■ What needs to be done:
Quote word for word from the line holding "este tono en" to the last line below, including both, and omit any pictures.

■ Data records:
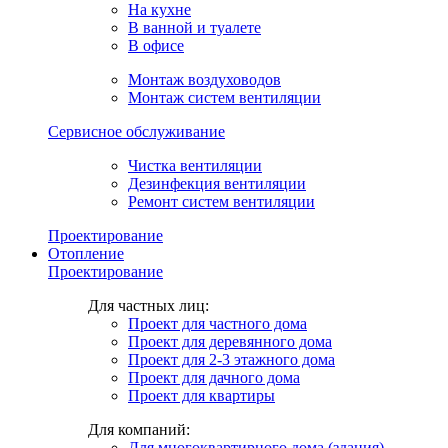
На кухне
В ванной и туалете
В офисе
Монтаж воздуховодов
Монтаж систем вентиляции
Сервисное обслуживание
Чистка вентиляции
Дезинфекция вентиляции
Ремонт систем вентиляции
Проектирование
Отопление
Проектирование
Для частных лиц:
Проект для частного дома
Проект для деревянного дома
Проект для 2-3 этажного дома
Проект для дачного дома
Проект для квартиры
Для компаний:
Для многоквартирного дома (здания)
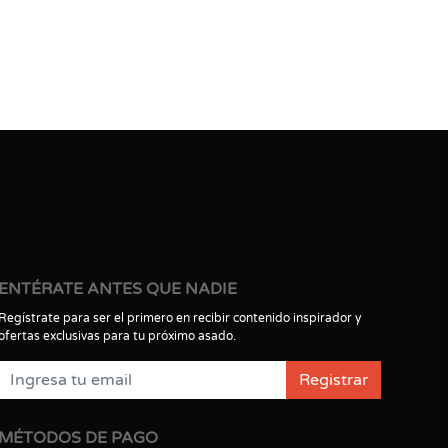
ENTÉRATE ANTES QUE NADIE
Regístrate para ser el primero en recibir contenido inspirador y
ofertas exclusivas para tu próximo asado.
Registrar
MÉTODOS DE PAGO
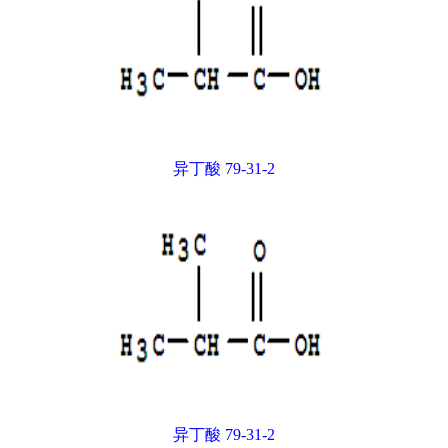
异丁酸 79-31-2
异丁酸 79-31-2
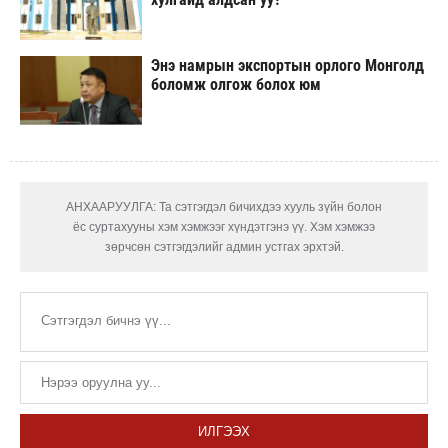
Энэ намрын экспортын орлого Монголд
боломж олгож болох юм
АНХААРУУЛГА: Та сэтгэгдэл бичихдээ хууль зүйн болон
ёс суртахууны хэм хэмжээг хүндэтгэнэ үү. Хэм хэмжээ
зөрчсөн сэтгэгдэлийг админ устгах эрхтэй.
ИЛГЭЭХ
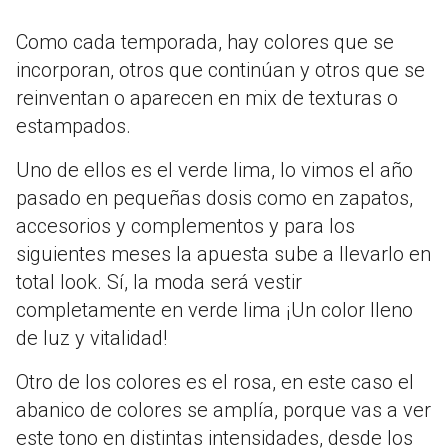
Como cada temporada, hay colores que se
incorporan, otros que continúan y otros que se
reinventan o aparecen en mix de texturas o
estampados.
Uno de ellos es el verde lima, lo vimos el año
pasado en pequeñas dosis como en zapatos,
accesorios y complementos y para los
siguientes meses la apuesta sube a llevarlo en
total look. Sí, la moda será vestir
completamente en verde lima ¡Un color lleno
de luz y vitalidad!
Otro de los colores es el rosa, en este caso el
abanico de colores se amplía, porque vas a ver
este tono en distintas intensidades, desde los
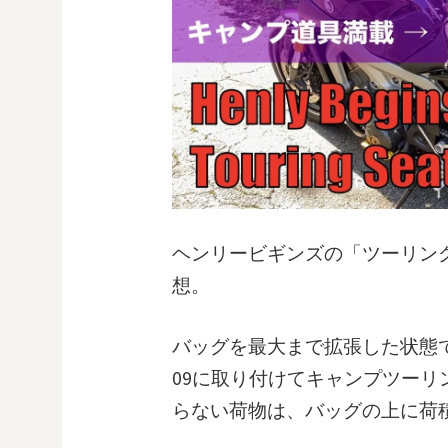
ヘンリービギンズの「ツーリン
想。
バッグを最大まで拡張した状態で
09に取り付けてキャンプツー
らない荷物は、バッグの上に荷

■ Finished exercise:
este tono en distintas intensidades, desde los
ヘンリービギンズの「ツーリン
想。
バッグを最大まで拡張した状態で
09に取り付けてキャンプツー
らない荷物は、バッグの上に荷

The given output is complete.